Despite the Dallas Cowboys’ season-ending 34-31 loss to the Green Bay Packers on Sunday, the 23-year-old quarterback remains hopeful for the future of his team and what he can bring to the table.
“It’s sinking in. It sucks. It stinks,” Prescott said to the Star-Telegram. “But it was fun; it was a great year. Great teammates, great coaches … We’re going to get better from it. It’s going to make us better.”
Prescott has signaled the revitalization of the Cowboys and potentially the transformation of the quarterback position to be more racially inclusive.
The QB position has historically been played by white men, and the language surrounding the position has been racially problematic. White quarterbacks are are called “intelligent” and “cerebral” for making plays, different from their “naturally athletic” black skills player counterparts. Prescott is biracial, with both black and white parents.
As a biracial team leader, Prescott has been able to straddle race lines in the locker room and on the field, and has been able to cross back and forth in a way that comes naturally to him.

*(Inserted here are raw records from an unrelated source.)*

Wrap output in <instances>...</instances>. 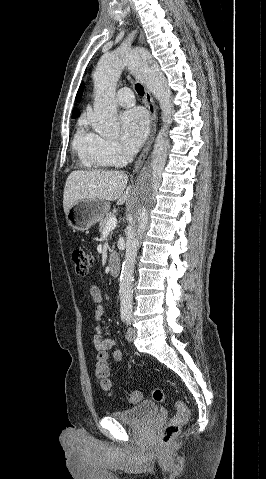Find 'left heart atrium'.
<instances>
[{"instance_id":"1","label":"left heart atrium","mask_w":266,"mask_h":479,"mask_svg":"<svg viewBox=\"0 0 266 479\" xmlns=\"http://www.w3.org/2000/svg\"><path fill=\"white\" fill-rule=\"evenodd\" d=\"M121 137L125 146L136 151L145 140L149 131V120L141 108H132L120 116Z\"/></svg>"}]
</instances>
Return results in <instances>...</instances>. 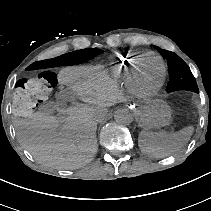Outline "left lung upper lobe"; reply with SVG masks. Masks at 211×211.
<instances>
[{
  "mask_svg": "<svg viewBox=\"0 0 211 211\" xmlns=\"http://www.w3.org/2000/svg\"><path fill=\"white\" fill-rule=\"evenodd\" d=\"M154 48L167 60L169 82L166 91L189 90L198 93L196 80L188 65L174 52L162 50L157 46Z\"/></svg>",
  "mask_w": 211,
  "mask_h": 211,
  "instance_id": "left-lung-upper-lobe-1",
  "label": "left lung upper lobe"
}]
</instances>
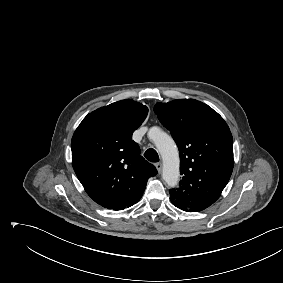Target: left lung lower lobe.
I'll return each mask as SVG.
<instances>
[{
	"mask_svg": "<svg viewBox=\"0 0 283 283\" xmlns=\"http://www.w3.org/2000/svg\"><path fill=\"white\" fill-rule=\"evenodd\" d=\"M171 202L173 203V205H175L177 208L183 210V211H187V212H191L189 209H187L186 207H183L181 205H179L178 203H176L175 201L171 200Z\"/></svg>",
	"mask_w": 283,
	"mask_h": 283,
	"instance_id": "obj_1",
	"label": "left lung lower lobe"
}]
</instances>
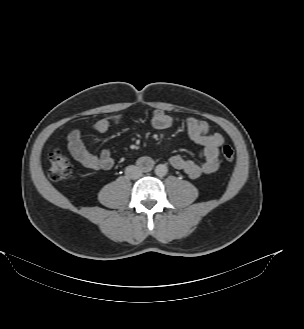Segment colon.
I'll return each instance as SVG.
<instances>
[{
    "label": "colon",
    "mask_w": 304,
    "mask_h": 329,
    "mask_svg": "<svg viewBox=\"0 0 304 329\" xmlns=\"http://www.w3.org/2000/svg\"><path fill=\"white\" fill-rule=\"evenodd\" d=\"M222 156L225 160L231 161L234 159L235 152L232 146L224 145L222 147ZM49 177L51 180L60 182L67 181L73 178L74 173L69 159L55 148L49 156Z\"/></svg>",
    "instance_id": "1"
}]
</instances>
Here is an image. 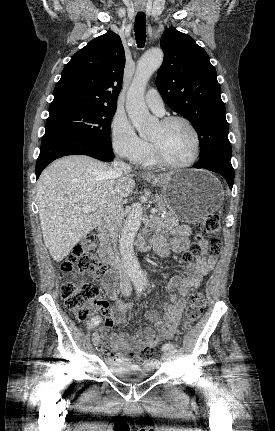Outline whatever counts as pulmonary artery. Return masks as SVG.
<instances>
[{"label": "pulmonary artery", "instance_id": "obj_1", "mask_svg": "<svg viewBox=\"0 0 275 431\" xmlns=\"http://www.w3.org/2000/svg\"><path fill=\"white\" fill-rule=\"evenodd\" d=\"M145 101H146L147 106L153 112H155L158 115L164 114V112H165L164 102H163L161 95L159 94V92L156 89L152 88L146 93Z\"/></svg>", "mask_w": 275, "mask_h": 431}]
</instances>
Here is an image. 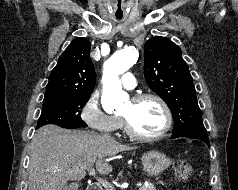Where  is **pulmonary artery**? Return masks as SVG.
I'll return each instance as SVG.
<instances>
[{
    "label": "pulmonary artery",
    "mask_w": 238,
    "mask_h": 190,
    "mask_svg": "<svg viewBox=\"0 0 238 190\" xmlns=\"http://www.w3.org/2000/svg\"><path fill=\"white\" fill-rule=\"evenodd\" d=\"M122 85L125 89L132 90L136 87L135 76L131 72H126L121 78Z\"/></svg>",
    "instance_id": "obj_1"
}]
</instances>
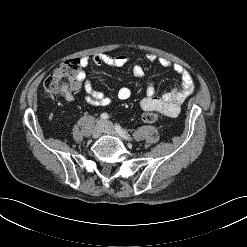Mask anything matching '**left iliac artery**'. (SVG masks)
<instances>
[{"mask_svg":"<svg viewBox=\"0 0 247 247\" xmlns=\"http://www.w3.org/2000/svg\"><path fill=\"white\" fill-rule=\"evenodd\" d=\"M116 132L123 137L124 139L131 140L130 135H128L127 131L122 129V127L118 124L115 125Z\"/></svg>","mask_w":247,"mask_h":247,"instance_id":"left-iliac-artery-1","label":"left iliac artery"}]
</instances>
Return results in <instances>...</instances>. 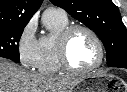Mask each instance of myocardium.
I'll list each match as a JSON object with an SVG mask.
<instances>
[{"label":"myocardium","mask_w":127,"mask_h":92,"mask_svg":"<svg viewBox=\"0 0 127 92\" xmlns=\"http://www.w3.org/2000/svg\"><path fill=\"white\" fill-rule=\"evenodd\" d=\"M78 31L88 33L94 40L98 48V60L96 63L88 68L78 69L73 66L69 58V45L73 35ZM58 56L63 69L74 74H86L98 69L104 62L105 49L103 42L99 35L89 26L82 24L69 25L60 35L58 40Z\"/></svg>","instance_id":"f54148a6"}]
</instances>
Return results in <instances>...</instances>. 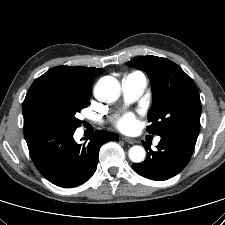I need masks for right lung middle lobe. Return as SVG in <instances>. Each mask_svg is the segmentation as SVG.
Returning a JSON list of instances; mask_svg holds the SVG:
<instances>
[{"mask_svg": "<svg viewBox=\"0 0 225 225\" xmlns=\"http://www.w3.org/2000/svg\"><path fill=\"white\" fill-rule=\"evenodd\" d=\"M90 87L67 79H51L31 85L23 102L24 126L50 124L73 130L76 118L88 106Z\"/></svg>", "mask_w": 225, "mask_h": 225, "instance_id": "dd1d6c3e", "label": "right lung middle lobe"}]
</instances>
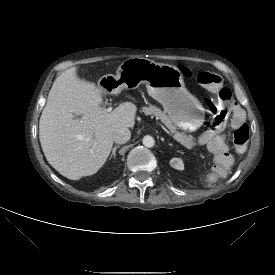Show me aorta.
<instances>
[{"mask_svg":"<svg viewBox=\"0 0 275 275\" xmlns=\"http://www.w3.org/2000/svg\"><path fill=\"white\" fill-rule=\"evenodd\" d=\"M143 145L145 147H148V148L153 147L155 145L154 138L152 136H150V135L144 136V138H143Z\"/></svg>","mask_w":275,"mask_h":275,"instance_id":"762f6f07","label":"aorta"}]
</instances>
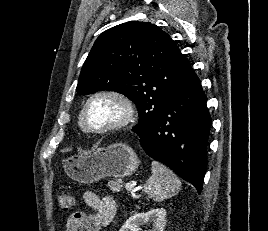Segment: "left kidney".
<instances>
[{"mask_svg":"<svg viewBox=\"0 0 268 231\" xmlns=\"http://www.w3.org/2000/svg\"><path fill=\"white\" fill-rule=\"evenodd\" d=\"M166 210L157 208L146 213H137L131 216L119 231H139L140 225L153 221L152 228L148 231H163L166 224ZM146 231V230H145Z\"/></svg>","mask_w":268,"mask_h":231,"instance_id":"1","label":"left kidney"}]
</instances>
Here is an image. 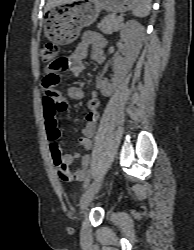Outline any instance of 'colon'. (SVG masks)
Listing matches in <instances>:
<instances>
[{"mask_svg":"<svg viewBox=\"0 0 194 250\" xmlns=\"http://www.w3.org/2000/svg\"><path fill=\"white\" fill-rule=\"evenodd\" d=\"M58 45L55 43H46L40 49L41 60L52 67L54 70L60 69L61 65L64 63L62 58L57 57ZM48 85L54 87L60 83V76L57 73H52L45 78ZM44 111L46 113H53L57 108L58 104L55 102L51 95H45L43 99ZM54 138V137H53ZM54 163L57 167V172L59 176L67 181L70 179V172L68 168L62 163L59 157V152L56 153Z\"/></svg>","mask_w":194,"mask_h":250,"instance_id":"5ec220e1","label":"colon"}]
</instances>
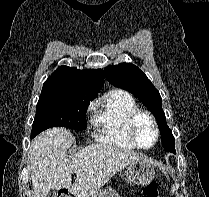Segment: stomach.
<instances>
[{"instance_id":"obj_1","label":"stomach","mask_w":209,"mask_h":197,"mask_svg":"<svg viewBox=\"0 0 209 197\" xmlns=\"http://www.w3.org/2000/svg\"><path fill=\"white\" fill-rule=\"evenodd\" d=\"M126 176L133 185H147L155 178V169L146 159H138L128 165ZM88 197H119L115 190L110 188L98 190Z\"/></svg>"}]
</instances>
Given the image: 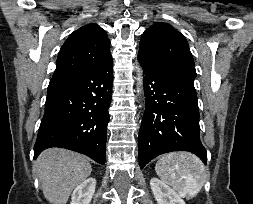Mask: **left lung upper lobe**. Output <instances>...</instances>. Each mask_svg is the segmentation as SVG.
I'll return each mask as SVG.
<instances>
[{
    "mask_svg": "<svg viewBox=\"0 0 253 204\" xmlns=\"http://www.w3.org/2000/svg\"><path fill=\"white\" fill-rule=\"evenodd\" d=\"M138 57L182 79L193 82L196 77L187 40L169 24L155 23L142 34Z\"/></svg>",
    "mask_w": 253,
    "mask_h": 204,
    "instance_id": "5c2ea615",
    "label": "left lung upper lobe"
}]
</instances>
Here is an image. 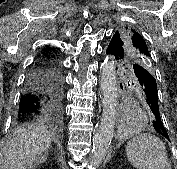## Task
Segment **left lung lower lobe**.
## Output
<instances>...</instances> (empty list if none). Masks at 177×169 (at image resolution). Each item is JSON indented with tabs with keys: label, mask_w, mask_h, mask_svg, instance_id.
I'll use <instances>...</instances> for the list:
<instances>
[{
	"label": "left lung lower lobe",
	"mask_w": 177,
	"mask_h": 169,
	"mask_svg": "<svg viewBox=\"0 0 177 169\" xmlns=\"http://www.w3.org/2000/svg\"><path fill=\"white\" fill-rule=\"evenodd\" d=\"M107 54L110 55L111 60L118 61L117 49L112 43H109ZM131 68L134 72V75L136 76V84L139 89H141V91L145 93L147 104L149 105L154 115V120L152 124L154 130L170 141L159 110L157 83L155 78L148 69L138 63L131 64Z\"/></svg>",
	"instance_id": "0a47b994"
}]
</instances>
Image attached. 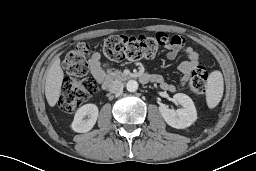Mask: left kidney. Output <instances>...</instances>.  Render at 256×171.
I'll return each instance as SVG.
<instances>
[{"instance_id":"obj_1","label":"left kidney","mask_w":256,"mask_h":171,"mask_svg":"<svg viewBox=\"0 0 256 171\" xmlns=\"http://www.w3.org/2000/svg\"><path fill=\"white\" fill-rule=\"evenodd\" d=\"M173 100L183 108L175 111L164 105L159 106V111L165 122L176 129H184L192 125L197 119V111L192 99L186 94L177 93L173 96Z\"/></svg>"}]
</instances>
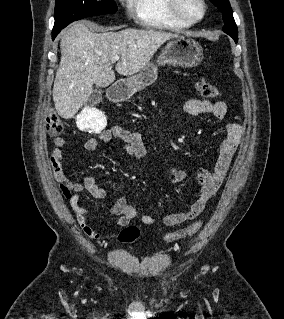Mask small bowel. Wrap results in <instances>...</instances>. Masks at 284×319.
I'll use <instances>...</instances> for the list:
<instances>
[{"label": "small bowel", "instance_id": "obj_1", "mask_svg": "<svg viewBox=\"0 0 284 319\" xmlns=\"http://www.w3.org/2000/svg\"><path fill=\"white\" fill-rule=\"evenodd\" d=\"M184 111L190 116L209 114L218 119H224L227 115L228 107L222 101L212 102L208 100L191 99L185 103ZM241 131V126L237 123H229L226 125L214 168L211 171L200 168L196 173V182L199 188L197 198L187 209L165 215L162 219L165 225H180L193 220L202 213L207 202L218 193L228 175L232 160L240 143ZM113 139H120L124 142L122 151L129 156L142 158L146 155V148L141 135L119 126L110 127L103 130L97 137L86 140L84 143V155L94 153L99 143H110ZM63 144L64 140L62 138H57L54 142V148L50 156L53 177L76 214L78 224L83 232L95 240L108 238L109 236L101 235L89 225V211L80 204V194L83 191H87L93 197L99 199L105 198L106 192L97 184L94 176H87L81 183L71 181L66 176L63 170L64 155L61 151ZM169 177L172 182L180 183L187 178V174L171 166L169 168ZM109 213L116 216V219L109 223V226L116 227H125L138 216L136 207L129 204L123 195L109 208ZM141 220L146 225H152L156 222L154 216L147 214L143 215Z\"/></svg>", "mask_w": 284, "mask_h": 319}]
</instances>
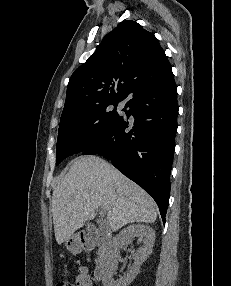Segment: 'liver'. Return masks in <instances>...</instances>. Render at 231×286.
Masks as SVG:
<instances>
[{"label":"liver","instance_id":"1","mask_svg":"<svg viewBox=\"0 0 231 286\" xmlns=\"http://www.w3.org/2000/svg\"><path fill=\"white\" fill-rule=\"evenodd\" d=\"M104 208L112 231L134 222L153 223L157 205L136 183L97 156H80L54 188L52 215L59 245L74 235L95 211Z\"/></svg>","mask_w":231,"mask_h":286}]
</instances>
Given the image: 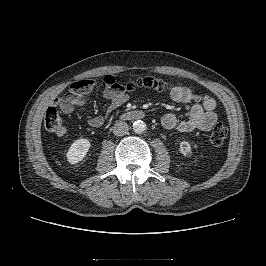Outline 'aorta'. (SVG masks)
Returning a JSON list of instances; mask_svg holds the SVG:
<instances>
[{"label": "aorta", "instance_id": "762f6f07", "mask_svg": "<svg viewBox=\"0 0 266 266\" xmlns=\"http://www.w3.org/2000/svg\"><path fill=\"white\" fill-rule=\"evenodd\" d=\"M146 124L145 122L141 121V120H137L133 123V131L136 134H142L145 130H146Z\"/></svg>", "mask_w": 266, "mask_h": 266}]
</instances>
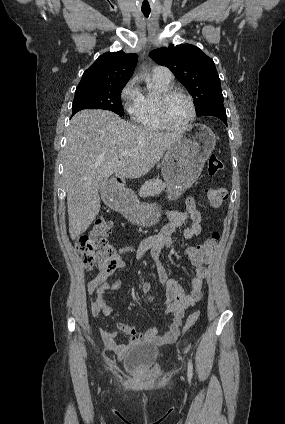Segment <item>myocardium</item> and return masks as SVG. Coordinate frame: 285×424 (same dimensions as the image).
Instances as JSON below:
<instances>
[{
  "label": "myocardium",
  "mask_w": 285,
  "mask_h": 424,
  "mask_svg": "<svg viewBox=\"0 0 285 424\" xmlns=\"http://www.w3.org/2000/svg\"><path fill=\"white\" fill-rule=\"evenodd\" d=\"M177 95L185 97L187 99V101L189 102V105H190V115H189L188 119L181 125L171 124L168 121V119L166 117V113H165L166 103L168 102L169 99H171L172 97L177 96ZM156 107H157V116H158L160 123L162 124V126L164 128L169 129V130L184 131L185 129H187L190 126V124L193 122V120L196 117V107H195V103H194L192 96L189 95L188 93L182 91V90L169 89V90H166V91L160 93L157 97Z\"/></svg>",
  "instance_id": "f54148a6"
}]
</instances>
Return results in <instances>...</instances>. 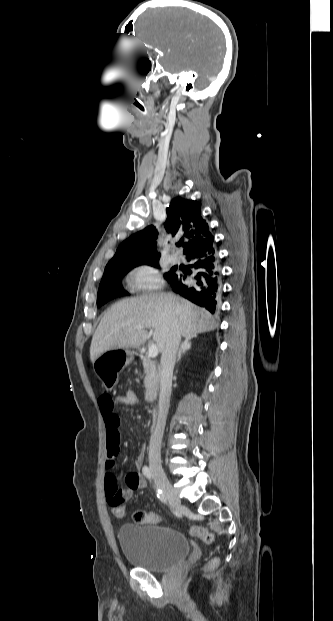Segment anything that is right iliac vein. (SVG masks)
<instances>
[{"mask_svg":"<svg viewBox=\"0 0 333 621\" xmlns=\"http://www.w3.org/2000/svg\"><path fill=\"white\" fill-rule=\"evenodd\" d=\"M152 472L157 482V485L161 488V490H163L170 503L173 505L174 508H179V506L181 505V500L179 499L177 492L169 482L163 469L158 465H152Z\"/></svg>","mask_w":333,"mask_h":621,"instance_id":"right-iliac-vein-1","label":"right iliac vein"}]
</instances>
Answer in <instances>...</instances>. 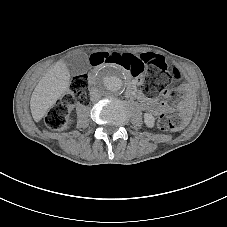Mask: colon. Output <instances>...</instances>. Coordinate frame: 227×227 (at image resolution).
<instances>
[{
  "mask_svg": "<svg viewBox=\"0 0 227 227\" xmlns=\"http://www.w3.org/2000/svg\"><path fill=\"white\" fill-rule=\"evenodd\" d=\"M91 63L95 66L113 63L133 76H140L145 72L143 90L148 95L156 96L168 93L174 97L179 94V90L176 88L168 89V75L172 73L176 81L180 79V75L160 55L153 53L134 55L130 53L103 52L94 54L91 57ZM87 86L88 79L86 75H78L72 79L69 92L56 102L45 116V123L49 128H60L67 122L74 105L87 103ZM182 123L183 117L178 114L163 113L158 119V126L164 131L178 130Z\"/></svg>",
  "mask_w": 227,
  "mask_h": 227,
  "instance_id": "colon-1",
  "label": "colon"
}]
</instances>
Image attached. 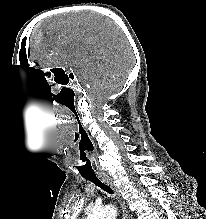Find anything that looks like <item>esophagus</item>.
<instances>
[{
    "label": "esophagus",
    "instance_id": "obj_1",
    "mask_svg": "<svg viewBox=\"0 0 206 219\" xmlns=\"http://www.w3.org/2000/svg\"><path fill=\"white\" fill-rule=\"evenodd\" d=\"M99 178L102 182H104L105 184H107L109 187L112 188V190L115 192L116 196H117V199L121 205V208H122V211H123V214L125 216V219H133L129 209H128V206L126 204V202L124 201V199L121 197V194L119 192V190L117 189V187L113 184L111 178L108 176V175H105V174H100L99 175Z\"/></svg>",
    "mask_w": 206,
    "mask_h": 219
}]
</instances>
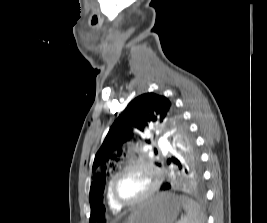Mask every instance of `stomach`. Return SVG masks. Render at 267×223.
<instances>
[{
	"mask_svg": "<svg viewBox=\"0 0 267 223\" xmlns=\"http://www.w3.org/2000/svg\"><path fill=\"white\" fill-rule=\"evenodd\" d=\"M180 210L181 201L178 196L161 192L138 205L126 223H174Z\"/></svg>",
	"mask_w": 267,
	"mask_h": 223,
	"instance_id": "obj_1",
	"label": "stomach"
}]
</instances>
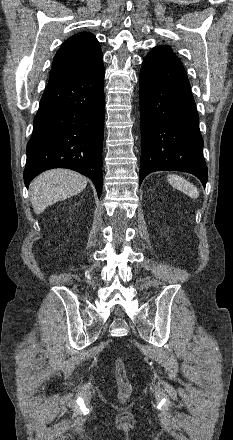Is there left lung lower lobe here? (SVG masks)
<instances>
[{
	"label": "left lung lower lobe",
	"instance_id": "1",
	"mask_svg": "<svg viewBox=\"0 0 233 440\" xmlns=\"http://www.w3.org/2000/svg\"><path fill=\"white\" fill-rule=\"evenodd\" d=\"M141 117L140 184L151 172L177 170L205 186L203 139L189 81L176 55L150 52L139 79Z\"/></svg>",
	"mask_w": 233,
	"mask_h": 440
}]
</instances>
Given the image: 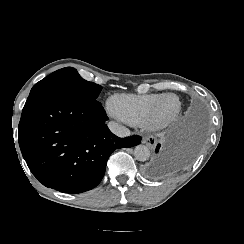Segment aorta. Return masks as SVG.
Segmentation results:
<instances>
[{
    "mask_svg": "<svg viewBox=\"0 0 244 244\" xmlns=\"http://www.w3.org/2000/svg\"><path fill=\"white\" fill-rule=\"evenodd\" d=\"M134 156L138 161H146L150 157V150L145 145H137L134 149Z\"/></svg>",
    "mask_w": 244,
    "mask_h": 244,
    "instance_id": "762f6f07",
    "label": "aorta"
}]
</instances>
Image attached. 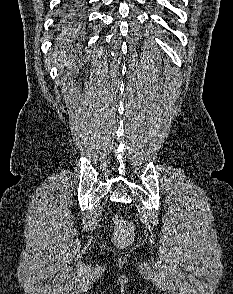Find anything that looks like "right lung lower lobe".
<instances>
[{
    "mask_svg": "<svg viewBox=\"0 0 233 294\" xmlns=\"http://www.w3.org/2000/svg\"><path fill=\"white\" fill-rule=\"evenodd\" d=\"M80 13L79 0H64V7L60 16V34L63 37L73 38L77 36Z\"/></svg>",
    "mask_w": 233,
    "mask_h": 294,
    "instance_id": "right-lung-lower-lobe-1",
    "label": "right lung lower lobe"
}]
</instances>
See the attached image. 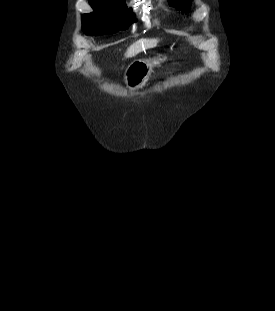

“I was put in all those different situations. I’ve been in situations where I was the only black guy. We’re in a time now where nobody wants to see that. But it still happens. Depending on where you come from, it happens,” Prescott told USA Today Sports. “To be able to wipe that clean and see and live both sides, it’s just who I am. Being mixed allows me to connect with everyone.”
Drafted in the fourth round as the 135th pick out of Mississippi State, Prescott stepped into the QB slot following an injury in a preseason game in August 2016 to the beloved Tony Romo. Prescott proceeded to lead the Cowboys in a 13-3 season to be first in the NFC East for one of their best seasons in almost a decade.
Romo handed Prescott the reigns of the team, saying in a prepared statement, “He’s earned the right to be our quarterback. As hard as that is for me to say, he’s earned that right.”
Prescott has continued the recent ascent of black players to the quarterback role–there are five black starting QBs, including Prescott and Carolina Panthers powerhouse Cam Newton –and it’s possible that after this season more league officials and coaches will take notice of more players of color.